2014-Aralık sayımızda yer alan bu yazıya emek veren ve hazırlayan üyemize teşekkür ediyor, kalemine sağlık diyoruz.

İyi okumalar…

Basın, bir milletin ortak sesinin duyurulduğu yerdir. Halkı bilinçlendirmek, kamuoyunu aynı düşünce etrafında toplamak adına büyük uğraşlar veren basın, özellikle savaş zamanlarında da aktif bir rol üstlenmiştir. Özellikle savaş zamanlarında önemli bir silah konumunda bulunan Çanakkale Savaşları sırasında da halka ve kamuoyuna birçok aktarım ve çağrıda bulunmuştur. Türk basınında olduğu gibi İngiltere, Fransa, Avusturalya, Almanya ve büyük savaşa katılan birçok ülkenin basınında halkın savaşa karşı daha duyarlı olup ellerinden gelenin en iyisini yapmaları; gerek bildiriler gerekse takviyelerle desteklenerek tavsiye edilmiştir. Bunun yanı sıra Sırp, Arnavut, Hırvat, Yunan ve Mısır kaynaklarında da Çanakkale Savaşları hakkında birçok yazı paylaşılmıştır. Çanakkale Savaşları sırasında basının önemli bir kolunu oluşturan gazetelerde savaşla ilgili çokça bilgiye rastlanabilir, bu bağlamda bu çalışma gazete haberlerine, yorumlarına, görsellerine ve aynı zamanda savaşta görev yapan çeşitli kademelerdeki askerlerin mektuplarına dayandırılarak oluşturulmuştur.
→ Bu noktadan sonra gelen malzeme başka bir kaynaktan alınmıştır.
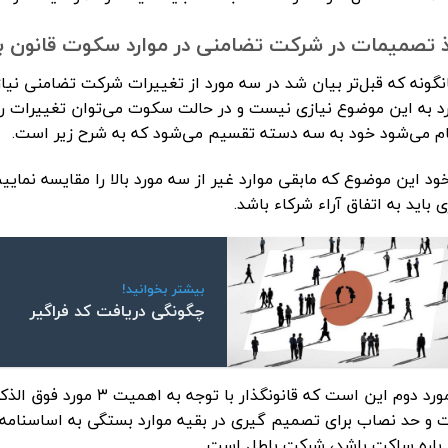
 تصمیمات در شرکت تضامنی در موارد سکوت قانون 
گونه که قبل‌تر بیان شد در سه مورد از تغییرات شرکت تضامنی نیاز
د به این موضوع نیازی نیست و در حالت سکوت می‌توان تغییرات را
ام می‌شود خود به سه دسته تقسیم می‌شود که به شرح زیر است.
خود این موضوع که مابقی موارد غیر از سه مورد بالا را مقایسه نما
 باید به اتفاق آراء شرکاء باشد.
بیشتر بخوانید!
چگونگی دریافت کد فراگیر
۲- مورد دوم این است که قانون
 و حد نصاب برای تصمیم گیری در بقیه موارد بستگی به اساسنامه 
 باره ساکت باشد، شرکت باطل است.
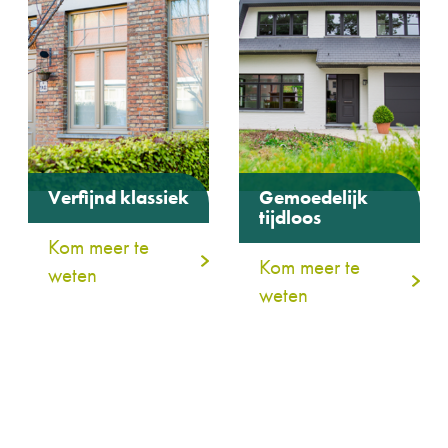
Verfijnd klassiek
Gemoedelijk
tijdloos
Kom meer te
Kom meer te
weten
weten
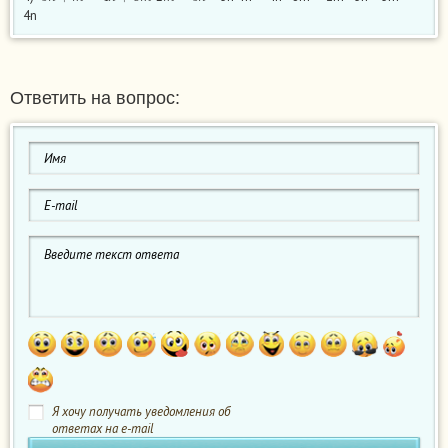
4n
Ответить на вопрос:
Я хочу получать уведомления об
ответах на e-mail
Artık büyük bir dünya savaşı yaşanacağı az çok tüm devletler tarafından hissedilmeye başlanmıştı. Taraflar yavaş yavaş şekillenmeye başlamış, saldırı plânları büyük bir hızla görüşülüp kararlaştırılmış ve ordu – donanma ikilisi kuvvetlendirilmişti, zaman 20. Yüzyıl başlarıydı. İngiltere – Fransa – Rusya itilaf grubu Almanya –Avusturya Macaristan – Osmanlı ittifakına karşıydı. Almanya artık Balkanlarda Rus tehdidi ile karşılaşmak istemiyor ve kendisi ile aynı görüşte olan Avusturya – Macaristan İmparatorluğu’nun yanında savaşa bir de Osmanlı Devleti’nin katılmasını istiyordu. Çünkü bu sayede Çanakkale ve Kafkasya Cepheleri’nde Ruslara karşı büyük mücadelelerin verileceğine inanıyordu.  
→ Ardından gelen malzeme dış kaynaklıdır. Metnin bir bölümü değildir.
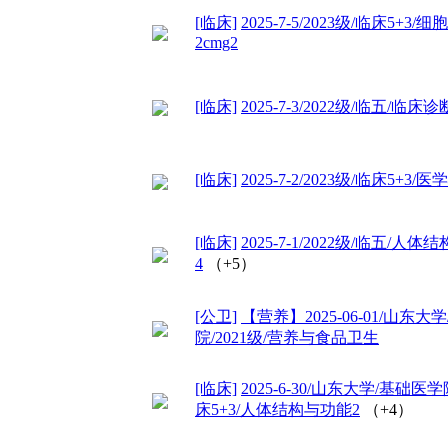
[临床]
2025-7-5/2023级/临床5+3
2cmg2
[临床]
2025-7-3/2022级/临五/临床
[临床]
2025-7-2/2023级/临床5+3/
[临床]
2025-7-1/2022级/临五/人
4
（+5）
[公卫]
【营养】2025-06-01/山东
院/2021级/营养与食品卫生
[临床]
2025-6-30/山东大学/基础医学
床5+3/人体结构与功能2
（+4）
Gazete de Lacroix tarafından yazılan bir makalede Almanların bu düşüncesi açık bir şekilde görülebilir:

“Türkiye’nin imhasıyla Rusya’yı Bahr-i Siyaha hâkim kılacak ve Balkan hükümetlerini dahi Rus boyunduruğu altına sokacak bir müsellahaya Almanya’da razı olacak bir fert bile yoktur.”
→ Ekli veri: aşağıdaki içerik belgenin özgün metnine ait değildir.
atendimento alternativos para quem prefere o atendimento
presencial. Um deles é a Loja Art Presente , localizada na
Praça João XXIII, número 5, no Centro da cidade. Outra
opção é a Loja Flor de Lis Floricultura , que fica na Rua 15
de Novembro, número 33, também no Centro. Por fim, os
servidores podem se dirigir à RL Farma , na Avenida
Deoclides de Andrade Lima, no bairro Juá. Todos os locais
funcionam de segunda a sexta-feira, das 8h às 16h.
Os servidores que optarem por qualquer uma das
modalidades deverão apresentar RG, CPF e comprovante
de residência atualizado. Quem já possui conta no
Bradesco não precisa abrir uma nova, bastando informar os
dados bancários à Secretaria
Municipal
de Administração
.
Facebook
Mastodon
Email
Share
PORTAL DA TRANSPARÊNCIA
Hırvat kaynaklarına göre Çanakkale Cephesi’nin açılış nedeni Ruslara, Almanya’nın batıdaki tehdidine ek olarak bir de Osmanlı tarafından doğudan saldırı yapılmasıdır. Hırvat kaynaklarında Çanakkale Savaşı ayrıntılı bir şekilde işlenmiştir fakat Sırp kaynaklarında Çanakkale Savaşı üzerinde pek durulmamış ve gayet sıradanlaştırılmıştır.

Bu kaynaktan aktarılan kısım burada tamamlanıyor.